Au-delà de la rééducation : le soutien des nutriments

Si la rééducation fonctionnelle, l’adaptation du fauteuil et l’apprentissage de techniques de propulsion efficaces sont fondamentaux, ils peuvent être complétés par une stratégie nutritionnelle ciblée. L’objectif est de fournir à l’organisme les éléments nécessaires à la synthèse et à la réparation des tissus articulaires. Une piste complémentaire réside dans l’utilisation de compléments alimentaires pour les articulations.

Ces nutriments ne remplacent pas une prise en charge médicale ou de la kinésithérapie, mais ils peuvent contribuer à optimiser la résistance et la souplesse des articulations.

Nutriments clés pour la santé articulaire

Plusieurs composés naturels sont reconnus pour leur rôle dans le maintien de l’intégrité des cartilages et des tissus conjonctifs.

Glucosamine et chondroïtine

Ces deux substances sont des constituants majeurs du cartilage articulaire.

  • La glucosamine est un sucre aminé qui participe à la synthèse des protéoglycanes, des molécules essentielles à la structure et à l’élasticité du cartilage.
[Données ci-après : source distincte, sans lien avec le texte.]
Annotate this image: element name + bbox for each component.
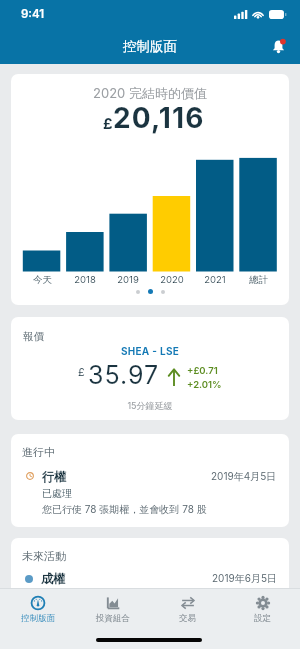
- staticText: 交易: [179, 613, 196, 624]
- button[interactable]: 2020 完結時的價值: [11, 74, 289, 305]
- button[interactable]: 控制版面: [0, 589, 75, 625]
- button[interactable]: Notifications: [265, 33, 291, 59]
- staticText: 您已行使 78 張期權，並會收到 78 股: [42, 503, 207, 516]
- button[interactable]: 報價: [11, 317, 289, 420]
- staticText: 設定: [254, 613, 271, 624]
- button[interactable]: 設定: [225, 589, 300, 625]
- staticText: 2018: [74, 274, 96, 285]
- button[interactable]: 投資組合: [75, 589, 150, 625]
- staticText: 行權: [42, 469, 66, 484]
- staticText: 未來活動: [22, 549, 66, 563]
- staticText: 已處理: [42, 487, 72, 500]
- button[interactable]: 交易: [150, 589, 225, 625]
- staticText: 進行中: [22, 445, 55, 459]
- staticText: 2021: [204, 274, 226, 285]
- staticText: 15分鐘延緩: [11, 400, 289, 411]
- staticText: 總計: [249, 274, 268, 286]
- staticText: 2019: [117, 274, 139, 285]
- staticText: 2020 完結時的價值: [11, 85, 289, 101]
- staticText: 今天: [33, 274, 52, 286]
- staticText: 2019年4月5日: [211, 470, 277, 483]
- staticText: +£0.71: [187, 365, 218, 376]
- staticText: 投資組合: [96, 613, 130, 624]
- staticText: 2020: [160, 274, 184, 285]
- staticText: 控制版面: [123, 38, 177, 55]
- staticText: 報價: [23, 330, 44, 343]
- staticText: £: [103, 114, 113, 132]
- button[interactable]: 未來活動: [11, 538, 289, 598]
- staticText: 20,116: [113, 101, 205, 135]
- staticText: 35.97: [88, 360, 160, 390]
- staticText: £: [78, 365, 85, 378]
- staticText: SHEA - LSE: [11, 345, 289, 357]
- staticText: 控制版面: [21, 613, 55, 624]
- staticText: 9:41: [21, 7, 45, 21]
- staticText: +2.01%: [187, 379, 222, 390]
- staticText: 2019年6月5日: [212, 572, 277, 585]
- staticText: 成權: [41, 571, 212, 586]
- button[interactable]: 進行中: [11, 434, 289, 527]
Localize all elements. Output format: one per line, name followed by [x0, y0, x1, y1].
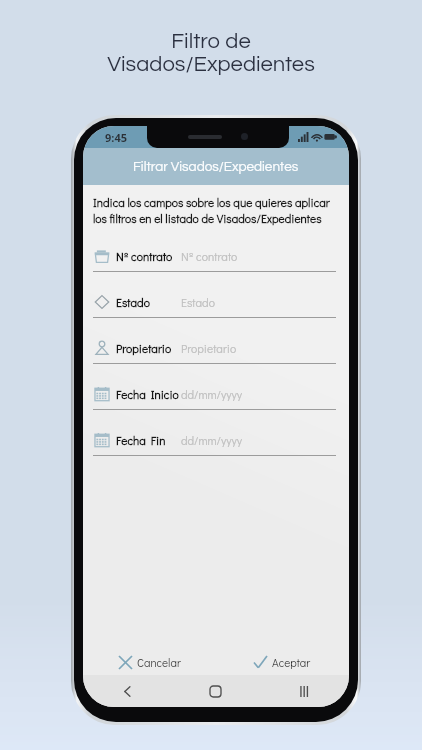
button[interactable]: Home: [171, 675, 260, 707]
staticText: Filtrar Visados/Expedientes: [133, 160, 299, 174]
button[interactable]: Fecha Fin: [93, 425, 336, 471]
button[interactable]: Fecha Inicio: [93, 379, 336, 425]
staticText: 9:45: [105, 130, 127, 145]
staticText: los filtros en el listado de Visados/Exp…: [93, 211, 322, 226]
staticText: Filtro de: [171, 30, 251, 53]
staticText: Fecha Fin: [116, 433, 166, 448]
staticText: dd/mm/yyyy: [181, 433, 242, 448]
staticText: Nº contrato: [181, 249, 238, 264]
button[interactable]: Recent apps: [260, 675, 349, 707]
button[interactable]: Estado: [93, 287, 336, 333]
staticText: Estado: [116, 295, 150, 310]
button[interactable]: Cancelar: [83, 644, 216, 680]
staticText: Fecha Inicio: [116, 387, 179, 402]
button[interactable]: Nº contrato: [93, 241, 336, 287]
staticText: Aceptar: [272, 655, 311, 670]
staticText: Propietario: [181, 341, 237, 356]
staticText: Cancelar: [137, 655, 181, 670]
button[interactable]: Propietario: [93, 333, 336, 379]
staticText: Nº contrato: [116, 249, 173, 264]
staticText: Visados/Expedientes: [107, 53, 315, 76]
button[interactable]: Back: [83, 675, 171, 707]
button[interactable]: Aceptar: [216, 644, 349, 680]
staticText: dd/mm/yyyy: [181, 387, 242, 402]
staticText: Indica los campos sobre los que quieres …: [93, 195, 330, 210]
staticText: Estado: [181, 295, 215, 310]
staticText: Propietario: [116, 341, 172, 356]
Elle pourrait également avoir des effets bénéfiques sur la production de liquide synovial, le « lubrifiant » naturel des articulations.
  • La chondroïtine, un glycosaminoglycane, contribue à la capacité du cartilage à retenir l’eau, lui conférant ses propriétés d’absorption des chocs et de souplesse. Elle est aussi impliquée dans la protection contre la dégradation enzymatique du cartilage.
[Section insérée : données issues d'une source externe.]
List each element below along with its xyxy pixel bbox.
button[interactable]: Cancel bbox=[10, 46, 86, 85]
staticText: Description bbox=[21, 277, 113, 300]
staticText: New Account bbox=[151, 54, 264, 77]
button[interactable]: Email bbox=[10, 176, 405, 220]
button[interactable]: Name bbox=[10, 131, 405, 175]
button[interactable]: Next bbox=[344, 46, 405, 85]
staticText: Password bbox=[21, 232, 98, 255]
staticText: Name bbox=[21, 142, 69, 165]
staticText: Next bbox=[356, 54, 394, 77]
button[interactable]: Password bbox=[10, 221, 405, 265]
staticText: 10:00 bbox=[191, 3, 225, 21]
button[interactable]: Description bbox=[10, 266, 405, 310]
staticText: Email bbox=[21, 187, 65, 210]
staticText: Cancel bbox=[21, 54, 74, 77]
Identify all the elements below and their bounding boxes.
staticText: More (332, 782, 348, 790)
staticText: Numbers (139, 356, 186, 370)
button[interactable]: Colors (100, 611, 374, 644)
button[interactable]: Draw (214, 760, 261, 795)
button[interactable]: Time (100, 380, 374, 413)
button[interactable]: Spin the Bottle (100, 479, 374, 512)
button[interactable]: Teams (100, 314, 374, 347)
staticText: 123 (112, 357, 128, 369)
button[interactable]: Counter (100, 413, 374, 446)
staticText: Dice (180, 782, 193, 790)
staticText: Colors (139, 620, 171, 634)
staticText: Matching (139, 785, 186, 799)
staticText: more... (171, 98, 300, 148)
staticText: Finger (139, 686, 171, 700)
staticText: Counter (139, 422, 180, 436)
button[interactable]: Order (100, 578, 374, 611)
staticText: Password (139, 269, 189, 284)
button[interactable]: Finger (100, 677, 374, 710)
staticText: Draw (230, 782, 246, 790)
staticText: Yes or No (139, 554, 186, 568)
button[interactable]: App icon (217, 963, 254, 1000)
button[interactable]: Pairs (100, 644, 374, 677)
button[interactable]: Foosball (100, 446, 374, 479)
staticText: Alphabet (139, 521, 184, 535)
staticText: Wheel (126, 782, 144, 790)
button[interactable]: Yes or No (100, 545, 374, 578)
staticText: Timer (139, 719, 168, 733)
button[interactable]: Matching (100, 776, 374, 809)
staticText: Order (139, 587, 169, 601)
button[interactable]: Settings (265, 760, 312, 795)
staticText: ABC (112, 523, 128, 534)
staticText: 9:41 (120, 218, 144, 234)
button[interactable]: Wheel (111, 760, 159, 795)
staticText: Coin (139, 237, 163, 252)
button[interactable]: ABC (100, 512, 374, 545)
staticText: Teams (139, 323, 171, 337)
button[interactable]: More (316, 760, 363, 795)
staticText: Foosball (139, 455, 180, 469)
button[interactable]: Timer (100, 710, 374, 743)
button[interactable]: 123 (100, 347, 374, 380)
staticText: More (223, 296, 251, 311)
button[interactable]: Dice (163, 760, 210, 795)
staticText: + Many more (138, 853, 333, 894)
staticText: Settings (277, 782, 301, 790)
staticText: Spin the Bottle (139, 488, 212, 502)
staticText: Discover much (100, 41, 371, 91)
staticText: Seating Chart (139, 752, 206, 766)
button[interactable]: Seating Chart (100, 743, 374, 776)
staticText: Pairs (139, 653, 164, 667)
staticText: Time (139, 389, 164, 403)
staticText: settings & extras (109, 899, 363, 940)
Leur association est souvent proposée pour soutenir la régénération cartilagineuse et potentiellement ralentir la progression de l’arthrose, bien que les preuves de leur efficacité pour des populations spécifiques comme les utilisateurs de fauteuil manuel soient encore à approfondir par des études dédiées.





La silice organique

Moins connue du grand public que la glucosamine et la chondroïtine, la silice est un oligo-élément important pour la santé des tissus conjonctifs. Elle joue un rôle dans :

  • La formation du collagène et de l’élastine, des protéines structurelles essentielles à la résistance et à l’élasticité des tendons, des ligaments et du cartilage.
  • La minéralisation osseuse.

Un apport suffisant en silice pourrait ainsi contribuer à maintenir l’intégrité des structures périarticulaires soumises à des contraintes mécaniques élevées.
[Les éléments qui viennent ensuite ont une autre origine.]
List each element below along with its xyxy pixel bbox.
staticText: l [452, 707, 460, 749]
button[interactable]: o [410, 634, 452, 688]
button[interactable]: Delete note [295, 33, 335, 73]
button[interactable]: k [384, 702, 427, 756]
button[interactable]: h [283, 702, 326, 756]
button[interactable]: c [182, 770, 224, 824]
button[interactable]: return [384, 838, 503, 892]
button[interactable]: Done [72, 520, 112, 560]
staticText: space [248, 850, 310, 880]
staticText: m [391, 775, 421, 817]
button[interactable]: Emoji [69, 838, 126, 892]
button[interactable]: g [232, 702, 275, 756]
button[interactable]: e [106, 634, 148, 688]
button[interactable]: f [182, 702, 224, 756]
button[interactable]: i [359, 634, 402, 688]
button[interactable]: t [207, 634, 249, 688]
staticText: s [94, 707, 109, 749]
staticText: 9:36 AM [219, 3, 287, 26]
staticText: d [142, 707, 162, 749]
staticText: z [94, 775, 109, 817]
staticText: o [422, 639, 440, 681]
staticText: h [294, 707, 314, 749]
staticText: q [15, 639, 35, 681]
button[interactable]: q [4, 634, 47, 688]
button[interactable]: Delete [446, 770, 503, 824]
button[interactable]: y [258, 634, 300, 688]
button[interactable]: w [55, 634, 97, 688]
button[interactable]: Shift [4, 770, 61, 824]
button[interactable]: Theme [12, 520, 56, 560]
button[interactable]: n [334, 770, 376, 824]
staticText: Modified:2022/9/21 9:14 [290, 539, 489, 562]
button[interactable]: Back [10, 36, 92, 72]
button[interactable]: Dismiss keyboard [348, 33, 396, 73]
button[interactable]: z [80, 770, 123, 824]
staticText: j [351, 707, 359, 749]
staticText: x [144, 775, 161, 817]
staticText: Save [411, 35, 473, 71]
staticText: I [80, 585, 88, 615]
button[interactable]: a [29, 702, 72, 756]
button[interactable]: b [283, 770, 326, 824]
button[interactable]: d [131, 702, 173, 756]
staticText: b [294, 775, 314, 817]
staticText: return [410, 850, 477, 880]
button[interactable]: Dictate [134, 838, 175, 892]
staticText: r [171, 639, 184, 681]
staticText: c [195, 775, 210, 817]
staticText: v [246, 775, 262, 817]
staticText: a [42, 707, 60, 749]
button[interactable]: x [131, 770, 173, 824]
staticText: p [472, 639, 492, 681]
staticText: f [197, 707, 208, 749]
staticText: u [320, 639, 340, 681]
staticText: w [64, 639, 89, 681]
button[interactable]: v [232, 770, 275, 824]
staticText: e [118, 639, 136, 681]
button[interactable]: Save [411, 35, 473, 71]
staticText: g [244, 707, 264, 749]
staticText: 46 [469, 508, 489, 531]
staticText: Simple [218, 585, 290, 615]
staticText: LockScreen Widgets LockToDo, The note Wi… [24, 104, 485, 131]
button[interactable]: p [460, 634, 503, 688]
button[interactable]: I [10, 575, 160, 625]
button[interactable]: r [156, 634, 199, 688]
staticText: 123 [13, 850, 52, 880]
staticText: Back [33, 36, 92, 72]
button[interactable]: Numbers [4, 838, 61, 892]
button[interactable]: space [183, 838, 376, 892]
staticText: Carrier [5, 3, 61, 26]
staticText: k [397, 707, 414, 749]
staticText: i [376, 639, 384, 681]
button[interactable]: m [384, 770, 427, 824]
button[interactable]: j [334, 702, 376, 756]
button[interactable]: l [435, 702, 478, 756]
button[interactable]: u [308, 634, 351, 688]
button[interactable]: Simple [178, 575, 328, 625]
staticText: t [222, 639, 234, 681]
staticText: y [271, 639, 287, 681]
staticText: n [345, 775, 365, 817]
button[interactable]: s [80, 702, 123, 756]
D’autres supports potentiels

D’autres nutriments peuvent également soutenir la santé articulaire et réduire l’inflammation :

  • Les acides gras oméga-3 : reconnus pour leurs propriétés anti-inflammatoires.
  • Le MSM (méthylsulfonylméthane) : une source de soufre organique, un composant essentiel du collagène et de la kératine, qui peut aider à réduire l’inflammation et la douleur articulaire.
  • La vitamine C : indispensable à la synthèse du collagène.

Une approche globale pour le bien-être articulaire

L’intégration de ces nutriments dans l’alimentation ou via des compléments alimentaires ne doit pas être isolée d’une stratégie globale de préservation du capital épaules. Cela inclut :

  • Une consultation régulière avec des professionnels de santé (médecins, kinésithérapeutes, ergothérapeutes).
  • Un programme d’exercices physiques adaptés pour renforcer les muscles stabilisateurs de l’épaule et maintenir la mobilité articulaire.
  • L’optimisation de l’environnement (fauteuil, aides techniques) et des techniques de transfert pour minimiser les contraintes.
  • Une hydratation adéquate et une alimentation équilibrée.

Prendre soin de ses épaules est un investissement à long terme pour l’autonomie et la qualité de vie des utilisateurs de fauteuil manuel. La nutrition peut être une composante pertinente de cette démarche proactive.